- **Data provided**:
↓↓↓
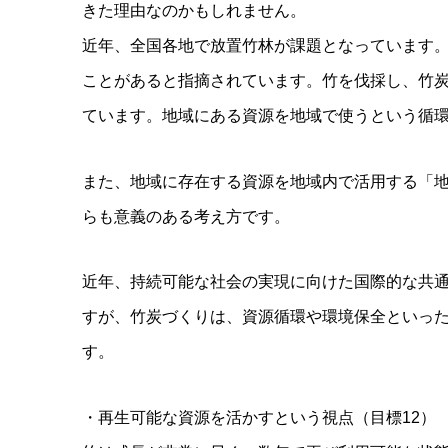
きた理由なのかもしれません。
近年、全国各地で放置竹林が課題となっています
ことがあると指摘されています。竹を伐採し、竹
ています。地域にある資源を地域で使うという循
また、地域に存在する資源を地域内で活用する「
らも意義のある考え方です。
近年、持続可能な社会の実現に向けた国際的な共通
すが、竹炭づくりは、資源循環や環境保全といった
す。
・再生可能な資源を活かすという視点（目標12）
↑↑↑
- **About this task**: Restate the listing word for word and drop the pictures.

- **Response to the exercise**:
きた理由なのかもしれません。
近年、全国各地で放置竹林が課題となっています
ことがあると指摘されています。竹を伐採し、竹
ています。地域にある資源を地域で使うという循
また、地域に存在する資源を地域内で活用する「
らも意義のある考え方です。
近年、持続可能な社会の実現に向けた国際的な共通
すが、竹炭づくりは、資源循環や環境保全といった
す。
・再生可能な資源を活かすという視点（目標12）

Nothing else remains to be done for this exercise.